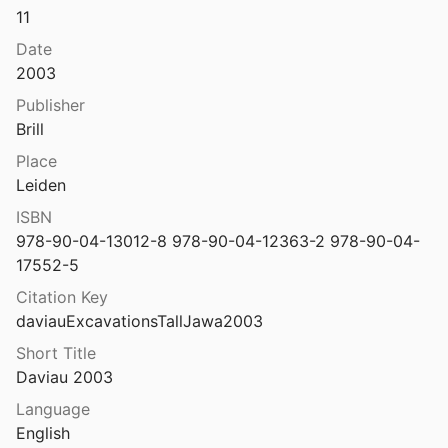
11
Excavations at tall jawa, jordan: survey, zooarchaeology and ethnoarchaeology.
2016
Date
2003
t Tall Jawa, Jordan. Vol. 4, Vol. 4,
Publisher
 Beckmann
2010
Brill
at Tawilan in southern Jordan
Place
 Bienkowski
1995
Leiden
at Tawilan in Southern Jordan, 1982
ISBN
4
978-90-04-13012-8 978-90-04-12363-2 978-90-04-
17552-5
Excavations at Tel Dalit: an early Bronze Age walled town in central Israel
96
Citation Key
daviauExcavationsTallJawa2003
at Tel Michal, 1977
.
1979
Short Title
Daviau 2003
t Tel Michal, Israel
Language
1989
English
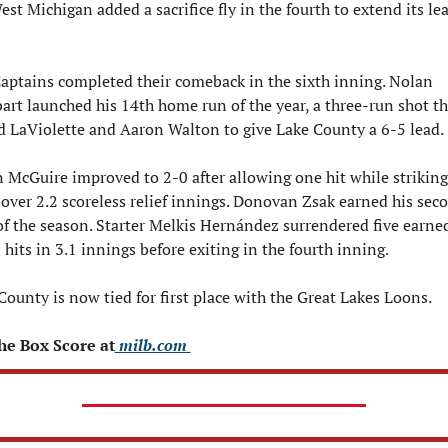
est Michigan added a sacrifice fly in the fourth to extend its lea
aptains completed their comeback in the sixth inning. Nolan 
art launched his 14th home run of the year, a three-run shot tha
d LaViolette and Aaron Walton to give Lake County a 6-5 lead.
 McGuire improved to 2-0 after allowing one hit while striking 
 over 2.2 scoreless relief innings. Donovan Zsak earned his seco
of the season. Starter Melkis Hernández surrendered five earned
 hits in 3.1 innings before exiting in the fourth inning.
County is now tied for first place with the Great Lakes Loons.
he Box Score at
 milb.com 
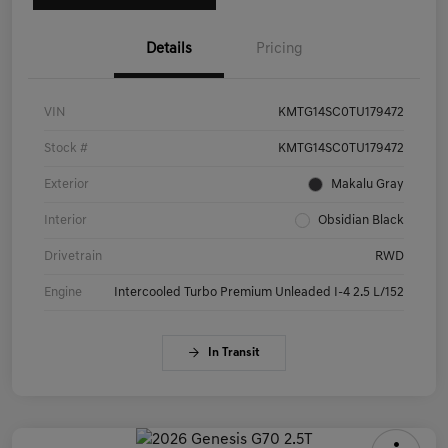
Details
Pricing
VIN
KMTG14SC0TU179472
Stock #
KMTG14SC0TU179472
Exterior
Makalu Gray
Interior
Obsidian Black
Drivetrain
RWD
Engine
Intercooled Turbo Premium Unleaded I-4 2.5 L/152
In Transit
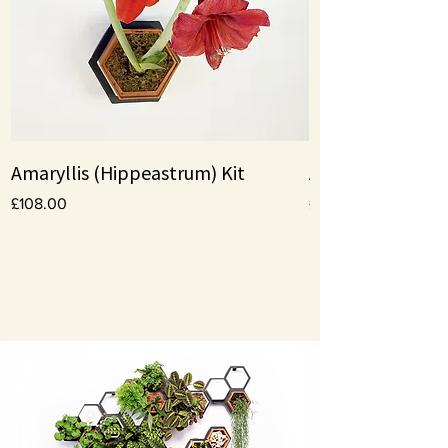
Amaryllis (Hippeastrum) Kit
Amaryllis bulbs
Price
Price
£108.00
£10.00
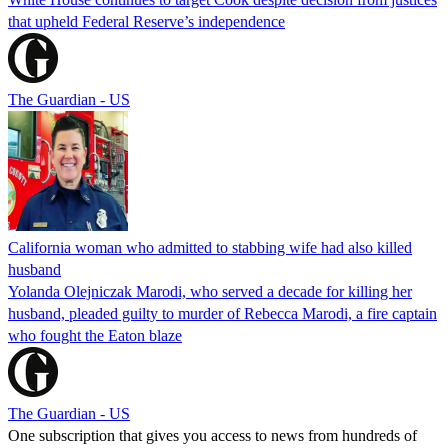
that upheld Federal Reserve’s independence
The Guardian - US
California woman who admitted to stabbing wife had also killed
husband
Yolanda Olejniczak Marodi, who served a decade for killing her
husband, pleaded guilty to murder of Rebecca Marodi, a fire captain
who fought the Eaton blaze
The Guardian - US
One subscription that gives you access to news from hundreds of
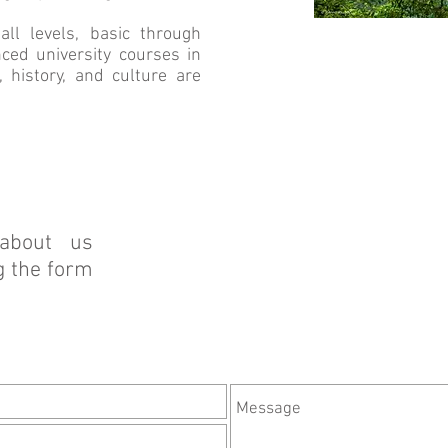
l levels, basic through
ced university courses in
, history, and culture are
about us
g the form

= = =

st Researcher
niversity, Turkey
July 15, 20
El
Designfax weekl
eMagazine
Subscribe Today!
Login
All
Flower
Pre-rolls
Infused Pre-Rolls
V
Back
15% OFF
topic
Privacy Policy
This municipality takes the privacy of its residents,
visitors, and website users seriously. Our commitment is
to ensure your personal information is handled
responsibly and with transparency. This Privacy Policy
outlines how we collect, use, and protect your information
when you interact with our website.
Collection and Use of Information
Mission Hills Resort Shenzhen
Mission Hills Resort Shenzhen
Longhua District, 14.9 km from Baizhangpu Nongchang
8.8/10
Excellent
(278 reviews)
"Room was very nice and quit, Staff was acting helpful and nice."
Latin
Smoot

= = =

EXERCISE => If a line contains the string "This", include it in the tally; report the final tally for the whole listing and nothing else.

EXERCISE OUTPUT => 2